Alle spalle, il recente via libera alla riforma degli ordini professionali. Di fronte, i mesi che porteranno alla definizione delle misure in manovra, dando seguito alla promessa espressa dalla premier, dal Meeting di Rimini, di intervenire a sostegno del ceto medio. Marina Calderone approda a Cernobbio con un giorno di anticipo. Di fronte alla platea del Forum Ambrosetti, questa mattina, la ministra del Lavoro approfondirà il tema dei Neet, della povertà educativa e delle competenze per il lavoro, affiancata dai ministri della Scuola e dell’Università, Giuseppe Valditara e Anna Maria Bernini.

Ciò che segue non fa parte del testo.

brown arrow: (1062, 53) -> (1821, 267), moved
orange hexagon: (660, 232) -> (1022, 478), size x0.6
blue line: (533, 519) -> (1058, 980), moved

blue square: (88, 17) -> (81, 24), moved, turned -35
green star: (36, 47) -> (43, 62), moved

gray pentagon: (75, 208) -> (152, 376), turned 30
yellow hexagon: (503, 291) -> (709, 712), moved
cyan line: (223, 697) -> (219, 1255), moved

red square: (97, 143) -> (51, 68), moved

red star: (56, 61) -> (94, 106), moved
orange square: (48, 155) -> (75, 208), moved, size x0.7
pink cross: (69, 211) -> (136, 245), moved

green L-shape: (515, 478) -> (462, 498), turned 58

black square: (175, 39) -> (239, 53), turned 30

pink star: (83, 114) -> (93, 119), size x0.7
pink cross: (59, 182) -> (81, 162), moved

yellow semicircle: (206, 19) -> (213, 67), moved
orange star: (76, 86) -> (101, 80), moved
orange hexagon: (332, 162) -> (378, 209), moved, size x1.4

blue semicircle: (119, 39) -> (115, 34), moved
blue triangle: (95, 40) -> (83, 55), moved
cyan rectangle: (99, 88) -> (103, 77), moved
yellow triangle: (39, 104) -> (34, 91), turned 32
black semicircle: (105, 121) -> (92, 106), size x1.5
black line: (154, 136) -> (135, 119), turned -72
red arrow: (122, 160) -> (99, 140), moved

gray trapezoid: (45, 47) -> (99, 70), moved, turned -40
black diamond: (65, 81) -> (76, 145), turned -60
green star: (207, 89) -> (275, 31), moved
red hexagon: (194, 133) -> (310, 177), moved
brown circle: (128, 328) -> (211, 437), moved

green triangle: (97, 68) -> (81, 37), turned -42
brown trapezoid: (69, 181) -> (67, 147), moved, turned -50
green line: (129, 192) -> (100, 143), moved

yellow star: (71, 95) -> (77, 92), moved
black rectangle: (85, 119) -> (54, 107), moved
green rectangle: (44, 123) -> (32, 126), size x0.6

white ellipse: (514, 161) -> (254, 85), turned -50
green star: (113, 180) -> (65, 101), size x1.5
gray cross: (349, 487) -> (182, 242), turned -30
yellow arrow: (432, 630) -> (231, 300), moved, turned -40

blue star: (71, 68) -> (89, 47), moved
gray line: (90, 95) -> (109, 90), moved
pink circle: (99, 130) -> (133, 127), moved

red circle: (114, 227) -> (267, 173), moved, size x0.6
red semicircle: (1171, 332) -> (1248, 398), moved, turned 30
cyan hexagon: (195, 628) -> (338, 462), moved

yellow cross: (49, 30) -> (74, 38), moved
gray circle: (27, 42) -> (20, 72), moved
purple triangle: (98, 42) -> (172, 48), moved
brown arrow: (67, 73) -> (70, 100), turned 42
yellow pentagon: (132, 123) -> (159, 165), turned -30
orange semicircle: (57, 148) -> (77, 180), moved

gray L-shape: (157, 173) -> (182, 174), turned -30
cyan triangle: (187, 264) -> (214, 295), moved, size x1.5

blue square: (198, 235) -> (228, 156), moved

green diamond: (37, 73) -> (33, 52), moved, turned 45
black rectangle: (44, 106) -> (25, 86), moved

Nell’ampio salone d’ingresso del Palazzo di Villa D’Este la ministra parla anche di questo con Il Messaggero. «La grande sfida è intercettare i tanti giovani che oggi non studiano e non lavorano anche perché — spiega — in questo momento abbiamo un mondo del lavoro all’interno del quale c’è una grande disponibilità: di qui a fine anno arriveremo a un 1 milione e 500mila posti». Un impegno che, molto probabilmente, proseguirà anche «in manovra», visto che «ci saranno degli interventi per confermare la nostra attenzione e i nostri investimenti sulle assunzioni di giovani e di donne».
LA MANOVRA
La legge di bilancio, però, dovrà contenere anche altro, ad esempio il sostegno al ceto medio, indicato come una priorità dalla premier: «Questa è la direttrice principale ed è una linea d’azione che corrisponde a una precisa volontà della presidente Meloni».
Ma come si tradurrà nel concreto? La ricetta di Calderone passa per il «taglio del cuneo, al sostegno alla contrattazione di secondo livello e al potenziamento del welfare aziendale. Stiamo anche lavorando — prosegue — per favorire i rinnovi contrattuali e per ampliare soglie e plafond previsti per la tassazione agevolata dei contratti di secondo livello, che vanno migliorati in termini di ampliamento degli strumenti di welfare e allargamento delle soglie di tassazione già agevolata, ricomprendendovi più voci». Con una precisazione a margine: «Sono tutti interventi che richiedono ancora confronto e valutazioni di sostenibilità, quindi nulla è definito, ma questa è la direzione».
Se per i contenuti della legge di Bilancio si dovrà aspettare ancora un po’, il governo può mettere una X vicino alla voce relativa alla riforma delle professioni approvata in Cdm giovedì, intervento «necessario e giusto» per Calderone, visto che l’ultimo vero innesto riformatore risale al 2012. In ballo resta ancora la riforma riferita ai commercialisti, solo esaminata nell’ultimo Cdm: «Tutti gli Ordini sono importanti, perché centrali per lo sviluppo economico nazionale». Al momento, quindi, come per altri provvedimenti, assicura la ministra, c’è «una fase di approfondimento tecnico di alcuni aspetti». Ma fin d’ora ribadisce un punto fermo: «Il nostro obiettivo è quello di sostenere un intero comparto. Perché quando si parla di ordini professionali, si parla di 2 milioni e 300 mila professionisti al servizio del paese».
NODO RDC
Ma in un clima elettorale effervescente, in cui molti candidati del centrosinistra, dalla Calabria alla Toscana, rispolverano il reddito di cittadinanza in formato regionale, viene automatico chiedere alla ministra – che, al posto del Rdc ha introdotto l’assegno di inclusione («includendo anche donne vittime di violenza e persone sfruttate», sottolinea), se questa proposta sia sostenibile economicamente: «Le Regioni possono certamente intervenire con strumenti propri di sostegno e inclusione, utilizzando fondi regionali o europei, e com’è ovvio in coordinamento con le politiche nazionali», ragiona Calderone, che pure qualche pericolo lo intravede: «Un reddito “regionale” generalista rischierebbe piuttosto di creare sovrapposizioni, platee diverse e disomogeneità di trattamento».
«Il rimedio alla povertà — ribadisce senza esitazione la titolare del dicastero di via Vittorio Veneto — è il lavoro. Ogni misura deve essere collegata a percorsi di attivazione e formazione. Se parliamo di interventi mirati, integrati al sistema nazionale, va benissimo. Ma se l’idea è riproporre a livello locale un reddito assistenzialista, questo non sarebbe né sostenibile né utile al Paese».